We’re seeing more and more of Emma Stone now that the movie premiere is rapidly approaching. This time New York magazine is helping us find out a few more interesting details about the star’s life. A playful cover, which aims to highlight the star’s easygoing personality and an interesting interview are all the necessary ingredients to capture everyone’s attention. One of the first things we manage to discover is her attitude regarding success.
She has a tendency to take things lightly especially when it comes to the unpredictable nature of success: “I’m just trying really hard not to imagine what will happen. Because the way you picture things are never the way they turn out, really, ever.” When it comes to her love life, she isn’t generous with details: “It’s just not necessarily stuff I want the whole world to read and have an opportunity to comment on.
I’m sorry, I hate to be that actress who says”—girlish voice—“?‘I don’t talk about my personal life,’ eeesh.

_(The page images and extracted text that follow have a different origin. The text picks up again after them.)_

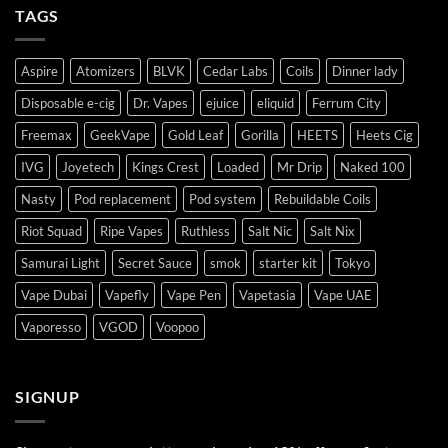
TAGS
Aspire
Atomizers
BLVK
Cedar Labs
Coils
Dinner lady
Disposable e-cig
Dr. Vapes
ejuice
eliquid
Ferrum City
Freemax
GeekVape
Gold Leaf
Gorilla
HEETS
Heets Cig
IVG
Joyetech
Kings Crest
Loaded
Mr Drip
Naked 100
Nasty
Pod replacement
Pod system
Rebuildable Coils
Riot Squad
Ripe Vapes
Ruthless
Salt Nic
Salt Nix
Samurai Light
Secret Sauce
smok
starter kit
Tokyo
Vape Dubai
Vapefly
Vape Pen
Vapetasia
Vape UAE
Vaporesso
VGOD
Voopoo
SIGNUP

I was such a fan as a kid, and there were so many people I wanted to know about. I understand it; I just can’t bring myself to do it. I freak out having a Facebook.” This is why she only goes as far admitting that her boyfriend Andrew Garfield moved into her Chelsea apartment and rhetorically asking: “Not too shabby, eh?”
One incident she does open up about is the notorious video where Jim Carry publicly states his desire to have ‘chubby, freckly babies’ with her. The same easy going attitude shines through as she states: “I was so flattered I can’t even tell you. Honest! I was really flattered, I really was!” She even goes on to say that she always felt connected to older guys: “But I’ve always liked weird connections with men in their forties and fifties. I mean, not in a creepy way. I’ve never been attracted to them. But I have always become, like, pals with guys in that age group.”
She also feels comfortable talking about one of her personality quirks: “I project things onto situations that aren’t necessarily happening. I’m really going to go there. This is like a historical ‘I have dealt with it in therapy’ type of thing. I’ll think that someone is saying something or thinking something, and I’ll react emotionally as if that were the truth. Sometimes I think someone is whispering to someone else about me, and I get sad, and then I’m reacting like I’m sad for hours when it really isn’t happening.” Confirming her resistance to share private things she adds: “For the rest of the night, I’m going to think about how I told you that.”
Her modesty shines through as she discusses her looks: “The pretty thing … It was never a value to me growing up,” she says. “I always thought I was like the goofy, wonky one”, a rather surprising aspect if we think about all the attention she’s getting now precisely because of her aspect.